[Stored data entries]

——————

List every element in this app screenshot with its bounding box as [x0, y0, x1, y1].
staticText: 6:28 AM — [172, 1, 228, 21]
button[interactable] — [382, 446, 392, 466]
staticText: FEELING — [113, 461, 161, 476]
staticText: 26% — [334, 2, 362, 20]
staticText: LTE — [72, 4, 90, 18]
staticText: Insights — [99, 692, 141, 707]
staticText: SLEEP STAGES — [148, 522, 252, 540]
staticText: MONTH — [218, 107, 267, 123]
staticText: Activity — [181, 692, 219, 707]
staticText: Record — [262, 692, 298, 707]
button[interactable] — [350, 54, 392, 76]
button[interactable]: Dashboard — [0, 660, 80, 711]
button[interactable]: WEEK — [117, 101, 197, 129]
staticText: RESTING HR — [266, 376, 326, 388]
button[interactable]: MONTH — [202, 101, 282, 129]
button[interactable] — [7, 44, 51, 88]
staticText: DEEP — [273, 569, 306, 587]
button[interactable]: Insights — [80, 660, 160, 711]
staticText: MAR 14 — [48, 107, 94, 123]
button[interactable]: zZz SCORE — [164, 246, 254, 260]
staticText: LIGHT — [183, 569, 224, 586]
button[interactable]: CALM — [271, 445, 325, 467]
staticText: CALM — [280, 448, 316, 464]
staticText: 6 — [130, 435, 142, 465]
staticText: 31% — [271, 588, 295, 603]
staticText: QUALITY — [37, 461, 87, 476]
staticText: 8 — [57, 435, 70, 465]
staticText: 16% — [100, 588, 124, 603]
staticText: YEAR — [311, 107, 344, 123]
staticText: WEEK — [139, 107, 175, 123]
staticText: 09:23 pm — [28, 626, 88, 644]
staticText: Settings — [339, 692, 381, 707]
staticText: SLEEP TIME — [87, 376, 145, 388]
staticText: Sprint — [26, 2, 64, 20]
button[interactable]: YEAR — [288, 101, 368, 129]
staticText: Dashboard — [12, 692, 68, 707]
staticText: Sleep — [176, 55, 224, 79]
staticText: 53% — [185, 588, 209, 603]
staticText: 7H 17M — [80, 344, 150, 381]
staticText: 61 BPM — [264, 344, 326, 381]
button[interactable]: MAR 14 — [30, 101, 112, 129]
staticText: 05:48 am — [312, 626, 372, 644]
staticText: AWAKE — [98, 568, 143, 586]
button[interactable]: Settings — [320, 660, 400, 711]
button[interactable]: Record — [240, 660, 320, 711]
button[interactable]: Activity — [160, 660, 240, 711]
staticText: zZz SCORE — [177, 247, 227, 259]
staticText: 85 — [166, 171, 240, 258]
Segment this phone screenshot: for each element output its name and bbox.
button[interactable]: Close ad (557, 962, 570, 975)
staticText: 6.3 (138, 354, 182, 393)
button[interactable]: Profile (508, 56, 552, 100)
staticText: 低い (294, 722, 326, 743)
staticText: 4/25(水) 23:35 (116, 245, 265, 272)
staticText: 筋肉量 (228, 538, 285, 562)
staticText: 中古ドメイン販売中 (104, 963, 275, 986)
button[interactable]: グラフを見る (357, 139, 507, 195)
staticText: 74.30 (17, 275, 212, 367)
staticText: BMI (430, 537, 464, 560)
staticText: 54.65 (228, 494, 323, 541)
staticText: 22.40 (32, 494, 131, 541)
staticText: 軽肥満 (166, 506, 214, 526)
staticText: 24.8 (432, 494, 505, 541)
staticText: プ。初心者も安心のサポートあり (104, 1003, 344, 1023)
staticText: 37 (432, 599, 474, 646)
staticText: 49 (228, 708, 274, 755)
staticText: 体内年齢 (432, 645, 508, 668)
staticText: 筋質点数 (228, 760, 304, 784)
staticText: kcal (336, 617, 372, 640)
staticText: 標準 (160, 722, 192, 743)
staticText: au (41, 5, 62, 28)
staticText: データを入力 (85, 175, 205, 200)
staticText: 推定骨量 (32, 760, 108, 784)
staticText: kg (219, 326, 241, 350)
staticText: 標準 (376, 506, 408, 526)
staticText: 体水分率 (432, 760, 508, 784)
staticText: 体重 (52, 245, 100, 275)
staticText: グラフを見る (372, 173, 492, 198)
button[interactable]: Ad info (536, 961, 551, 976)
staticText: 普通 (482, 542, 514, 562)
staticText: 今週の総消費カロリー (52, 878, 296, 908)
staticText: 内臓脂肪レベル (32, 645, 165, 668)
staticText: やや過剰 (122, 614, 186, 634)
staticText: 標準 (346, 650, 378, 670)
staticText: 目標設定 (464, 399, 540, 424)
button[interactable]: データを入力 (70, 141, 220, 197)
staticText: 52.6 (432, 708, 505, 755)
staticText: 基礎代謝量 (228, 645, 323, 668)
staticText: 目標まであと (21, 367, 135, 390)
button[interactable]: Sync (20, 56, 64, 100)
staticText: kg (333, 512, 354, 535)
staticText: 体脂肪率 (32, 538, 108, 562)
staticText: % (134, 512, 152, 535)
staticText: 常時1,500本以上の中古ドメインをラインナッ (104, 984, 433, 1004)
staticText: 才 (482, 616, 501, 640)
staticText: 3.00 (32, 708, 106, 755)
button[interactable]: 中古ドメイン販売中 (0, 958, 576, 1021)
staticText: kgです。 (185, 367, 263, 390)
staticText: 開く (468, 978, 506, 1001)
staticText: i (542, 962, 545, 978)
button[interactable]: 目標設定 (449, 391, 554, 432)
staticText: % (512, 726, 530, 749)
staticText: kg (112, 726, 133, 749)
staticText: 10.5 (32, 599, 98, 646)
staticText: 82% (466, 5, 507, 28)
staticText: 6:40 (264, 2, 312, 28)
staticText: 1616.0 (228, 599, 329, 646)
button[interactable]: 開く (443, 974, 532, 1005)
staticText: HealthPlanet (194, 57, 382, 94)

——————

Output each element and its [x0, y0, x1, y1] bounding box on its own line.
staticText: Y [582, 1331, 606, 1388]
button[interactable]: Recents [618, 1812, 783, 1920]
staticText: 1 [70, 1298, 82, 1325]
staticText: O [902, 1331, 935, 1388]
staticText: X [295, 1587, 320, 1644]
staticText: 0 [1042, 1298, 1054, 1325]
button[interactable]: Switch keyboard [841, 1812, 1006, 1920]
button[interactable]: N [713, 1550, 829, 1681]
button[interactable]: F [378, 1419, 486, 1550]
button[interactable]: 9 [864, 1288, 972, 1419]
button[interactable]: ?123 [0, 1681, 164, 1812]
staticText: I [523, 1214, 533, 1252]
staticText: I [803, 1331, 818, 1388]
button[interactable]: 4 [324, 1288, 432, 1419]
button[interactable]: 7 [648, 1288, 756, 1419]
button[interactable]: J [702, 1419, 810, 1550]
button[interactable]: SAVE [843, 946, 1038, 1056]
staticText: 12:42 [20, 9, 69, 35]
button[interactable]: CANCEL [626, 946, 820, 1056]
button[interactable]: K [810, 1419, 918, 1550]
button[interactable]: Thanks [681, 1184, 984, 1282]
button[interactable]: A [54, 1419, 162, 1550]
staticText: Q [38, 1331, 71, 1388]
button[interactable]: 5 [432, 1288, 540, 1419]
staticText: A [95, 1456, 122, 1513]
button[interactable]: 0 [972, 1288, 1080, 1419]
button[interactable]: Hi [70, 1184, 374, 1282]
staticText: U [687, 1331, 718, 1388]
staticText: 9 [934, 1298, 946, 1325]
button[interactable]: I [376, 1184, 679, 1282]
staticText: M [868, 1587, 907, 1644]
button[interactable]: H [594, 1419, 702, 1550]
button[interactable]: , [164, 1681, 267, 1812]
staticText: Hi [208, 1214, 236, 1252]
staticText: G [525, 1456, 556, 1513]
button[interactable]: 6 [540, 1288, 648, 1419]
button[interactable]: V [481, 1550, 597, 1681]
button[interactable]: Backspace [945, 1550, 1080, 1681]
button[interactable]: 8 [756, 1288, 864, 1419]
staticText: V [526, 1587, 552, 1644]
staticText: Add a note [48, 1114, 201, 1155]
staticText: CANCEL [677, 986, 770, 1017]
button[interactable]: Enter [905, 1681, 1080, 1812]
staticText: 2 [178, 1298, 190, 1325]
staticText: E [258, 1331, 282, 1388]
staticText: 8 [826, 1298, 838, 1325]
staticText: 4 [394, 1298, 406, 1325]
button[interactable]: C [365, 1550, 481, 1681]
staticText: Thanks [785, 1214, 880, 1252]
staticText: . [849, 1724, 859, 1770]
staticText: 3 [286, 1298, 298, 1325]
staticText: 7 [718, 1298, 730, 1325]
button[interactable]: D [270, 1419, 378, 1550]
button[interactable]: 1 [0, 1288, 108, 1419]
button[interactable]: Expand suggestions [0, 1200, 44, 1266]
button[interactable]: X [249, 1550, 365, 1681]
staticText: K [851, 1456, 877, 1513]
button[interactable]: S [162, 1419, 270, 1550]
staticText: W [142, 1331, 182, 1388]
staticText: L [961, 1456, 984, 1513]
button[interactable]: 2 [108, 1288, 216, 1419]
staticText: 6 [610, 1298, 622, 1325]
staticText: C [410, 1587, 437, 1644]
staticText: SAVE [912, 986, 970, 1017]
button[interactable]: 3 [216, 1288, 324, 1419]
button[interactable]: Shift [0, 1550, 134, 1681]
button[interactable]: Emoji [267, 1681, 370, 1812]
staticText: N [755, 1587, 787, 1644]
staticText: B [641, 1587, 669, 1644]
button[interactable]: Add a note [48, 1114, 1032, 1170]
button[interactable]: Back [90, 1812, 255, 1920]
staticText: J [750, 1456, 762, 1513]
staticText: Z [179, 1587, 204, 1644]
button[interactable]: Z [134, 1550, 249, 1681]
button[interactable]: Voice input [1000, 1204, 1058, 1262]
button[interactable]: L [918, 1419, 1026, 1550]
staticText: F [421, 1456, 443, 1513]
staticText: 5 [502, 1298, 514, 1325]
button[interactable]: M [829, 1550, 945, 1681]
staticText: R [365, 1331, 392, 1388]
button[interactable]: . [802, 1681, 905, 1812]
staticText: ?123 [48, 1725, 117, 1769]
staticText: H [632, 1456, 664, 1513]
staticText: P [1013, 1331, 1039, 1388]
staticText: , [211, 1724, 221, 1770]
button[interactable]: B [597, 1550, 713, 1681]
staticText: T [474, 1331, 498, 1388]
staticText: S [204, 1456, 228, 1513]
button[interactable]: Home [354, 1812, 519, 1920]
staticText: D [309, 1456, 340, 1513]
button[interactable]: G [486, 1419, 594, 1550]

——————

**DIRECTIONS FOR THIS TASK**
From the data above, count the lines where "each" occurs and give that figure and nothing else.

**ANSWER FOR THIS EXERCISE**
2